Guest 649- Registered: 12 Mar 2008
- Posts: 14,118
No sir it is not,but nor do I agree that the port is in decline,only by trade,the port looks good to me.Yes there are parts that could look better,but if you go to some of the ports I have worked in,within the UK you would see real deline and bigger ones then Dover.Thank you for your post.

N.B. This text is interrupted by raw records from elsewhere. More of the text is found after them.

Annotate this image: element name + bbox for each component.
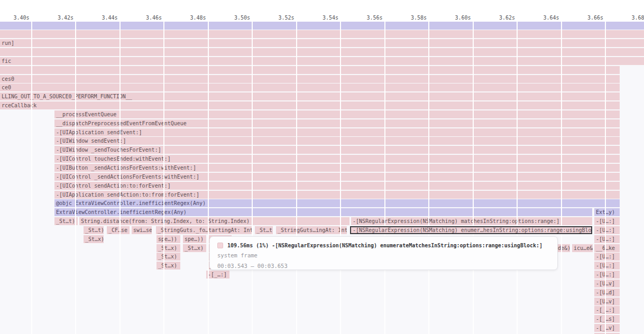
- flame-frame[interactable]: swi…se: [132, 226, 152, 234]
- tooltip-time-range: 00:03.543 — 00:03.653: [217, 261, 552, 270]
- flame-frame[interactable]: -[NSRegularExpression(NSMatching) matche…: [351, 217, 592, 225]
- ruler-tick-label: 3.62s: [478, 15, 515, 21]
- flame-frame[interactable]: fic: [0, 57, 644, 65]
- gridline: [163, 22, 164, 334]
- flame-frame[interactable]: _St…t): [255, 226, 273, 234]
- ruler-tick-label: 3.44s: [81, 15, 118, 21]
- instruments-flame-graph: 3.40s3.42s3.44s3.46s3.48s3.50s3.52s3.54s…: [0, 0, 644, 334]
- flame-frame[interactable]: @objc ExtraViewController.inefficientReg…: [54, 199, 620, 207]
- gridline: [296, 22, 297, 334]
- flame-frame[interactable]: -[U…:]: [594, 226, 620, 234]
- flame-frame[interactable]: [0, 22, 644, 30]
- time-ruler[interactable]: 3.40s3.42s3.44s3.46s3.48s3.50s3.52s3.54s…: [0, 0, 644, 22]
- ruler-tick-label: 3.58s: [390, 15, 427, 21]
- tooltip-title: 109.56ms (1%) -[NSRegularExpression(NSMa…: [227, 243, 542, 248]
- flame-frame[interactable]: -[U…:]: [594, 235, 620, 243]
- flame-frame[interactable]: -[UIControl _sendActionsForEvents:withEv…: [54, 173, 620, 181]
- flame-frame[interactable]: _StringGuts._fo…tartingAt: Int): [156, 226, 253, 234]
- flame-frame[interactable]: -[UIApplication sendEvent:]: [54, 128, 620, 136]
- flame-frame-selected[interactable]: -[NSRegularExpression(NSMatching) enumer…: [350, 226, 592, 234]
- flame-frame[interactable]: -[UIWindow _sendTouchesForEvent:]: [54, 146, 620, 154]
- ruler-tick-label: 3.46s: [125, 15, 162, 21]
- flame-frame[interactable]: -[UIApplication sendAction:to:from:forEv…: [54, 191, 620, 199]
- flame-frame[interactable]: __6…ke: [594, 244, 620, 252]
- gridline: [340, 22, 341, 334]
- gridline: [119, 22, 121, 334]
- ruler-tick-label: 3.66s: [566, 15, 603, 21]
- flame-frame[interactable]: -[UIButton _sendActionsForEvents:withEve…: [54, 164, 620, 172]
- frame-tooltip: 109.56ms (1%) -[NSRegularExpression(NSMa…: [209, 236, 558, 270]
- flame-frame[interactable]: spe…)): [157, 235, 180, 243]
- flame-frame[interactable]: ces0: [0, 75, 620, 83]
- ruler-tick-label: 3.50s: [213, 15, 250, 21]
- flame-frame[interactable]: -[UIControl sendAction:to:forEvent:]: [54, 182, 620, 190]
- gridline: [31, 22, 32, 334]
- flame-frame[interactable]: _CF…se: [107, 226, 130, 234]
- gridline: [428, 22, 429, 334]
- flame-frame[interactable]: -[U…:]: [594, 253, 620, 261]
- flame-frame[interactable]: _St…x): [157, 253, 180, 261]
- flame-frame[interactable]: _St…t): [54, 217, 78, 225]
- flame-frame[interactable]: _St…x): [183, 244, 206, 252]
- flame-frame[interactable]: de&): [556, 244, 570, 252]
- flame-frame[interactable]: _St…x): [157, 244, 180, 252]
- gridline: [473, 22, 474, 334]
- flame-frame[interactable]: -[_…:]: [594, 306, 620, 314]
- flame-frame[interactable]: _St…t): [84, 226, 104, 234]
- gridline: [517, 22, 518, 334]
- flame-frame[interactable]: -[_…s]: [594, 315, 620, 323]
- gridline: [75, 22, 76, 334]
- ruler-tick-label: 3.68s: [611, 15, 644, 21]
- gridline: [384, 22, 385, 334]
- flame-frame[interactable]: -[_…v]: [594, 324, 620, 332]
- ruler-tick-label: 3.64s: [522, 15, 559, 21]
- ruler-tick-label: 3.54s: [301, 15, 338, 21]
- gridline: [208, 22, 209, 334]
- gridline: [252, 22, 253, 334]
- ruler-tick-label: 3.40s: [0, 15, 30, 21]
- flame-frame[interactable]: run]: [0, 39, 644, 47]
- flame-frame[interactable]: -[U…v]: [594, 280, 620, 287]
- flame-frame[interactable]: icu…e&): [572, 244, 593, 252]
- flame-frame[interactable]: -[U…:]: [594, 217, 620, 225]
- flame-frame[interactable]: -[_…:]: [206, 271, 229, 279]
- frame-color-swatch-icon: [217, 243, 223, 248]
- flame-frame[interactable]: ExtraViewController.inefficientRegex(Any…: [54, 208, 592, 216]
- tooltip-frame-kind: system frame: [217, 250, 552, 261]
- flame-frame[interactable]: _StringGuts…ingAt: Int): [276, 226, 347, 234]
- flame-frame[interactable]: ce0: [0, 84, 620, 91]
- flame-frame[interactable]: -[UIControl touchesEnded:withEvent:]: [54, 155, 620, 163]
- flame-frame[interactable]: __processEventQueue: [54, 110, 620, 118]
- flame-frame[interactable]: -[U…d]: [594, 289, 620, 296]
- flame-frame[interactable]: _St…x): [157, 262, 180, 270]
- gridline: [605, 22, 606, 334]
- flame-frame[interactable]: -[U…:]: [594, 271, 620, 279]
- flame-frame[interactable]: [0, 30, 644, 38]
- flame-frame[interactable]: [0, 66, 620, 74]
- flame-frame[interactable]: Ext…y): [594, 208, 620, 216]
- flame-frame[interactable]: rceCallback: [0, 101, 620, 109]
- ruler-tick-label: 3.60s: [434, 15, 471, 21]
- tooltip-header: 109.56ms (1%) -[NSRegularExpression(NSMa…: [217, 240, 552, 250]
- ruler-tick-label: 3.56s: [346, 15, 383, 21]
- flame-frame[interactable]: -[U…:]: [594, 262, 620, 270]
- ruler-tick-label: 3.52s: [257, 15, 295, 21]
- flame-frame[interactable]: __dispatchPreprocessedEventFromEventQueu…: [54, 119, 620, 127]
- ruler-tick-label: 3.42s: [36, 15, 73, 21]
- flame-frame[interactable]: LLING_OUT_TO_A_SOURCE0_PERFORM_FUNCTION_…: [0, 92, 620, 100]
- flame-frame[interactable]: spe…)): [183, 235, 206, 243]
- flame-frame[interactable]: [0, 48, 644, 56]
- gridline: [561, 22, 562, 334]
- flame-frame[interactable]: _St…x): [84, 235, 104, 243]
- flame-frame[interactable]: -[UIWindow sendEvent:]: [54, 137, 620, 145]
- ruler-tick-label: 3.48s: [169, 15, 206, 21]
- flame-frame[interactable]: -[U…v]: [594, 298, 620, 305]
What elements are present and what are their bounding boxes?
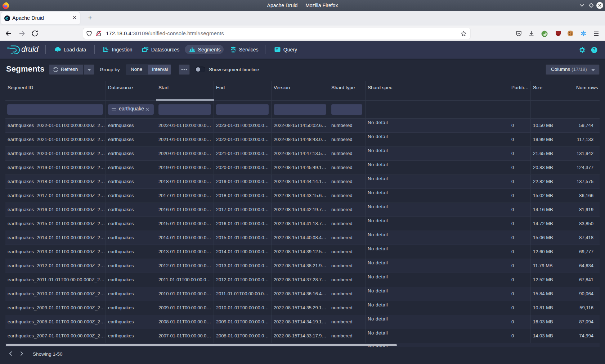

Guest 1731- Registered: 5 Apr 2016
- Posts: 1
Re Dover Sharks. The term was coined in the news papers of the late 1700 as a derogatory term to refer to the Dover Boatmen who would take passengers and their luggage out to the ships, however, once they were halfway between the shore and the ships the boatmen would stop and demand more payment or threaten to throw the folks and their luggage overboard., hence SHARKS. refer to Dover (Kent) History pages
Guest 977- Registered: 27 Jun 2013
- Posts: 1,031
Also refers to the habit of Dover folks biting off the fingers of drowned sailors to get the rings off their swollen fingers
Dover Tales have developed a presentation of the tale of The Fiery Serpent, which tells the story of how Folkestone men became known as Turks by the Dover Sharks. We performed it recently at the mayor's fundraiser for the Western Heights volunteers to help replace their stolen tools, where the parts of the Dover Mayor and Folkestone Mayor were taken on by . . . the current Dover Mayor and Folkestone Mayor.
We will probably be performing it again as part of the Up On The Downs summer festival - watch this space.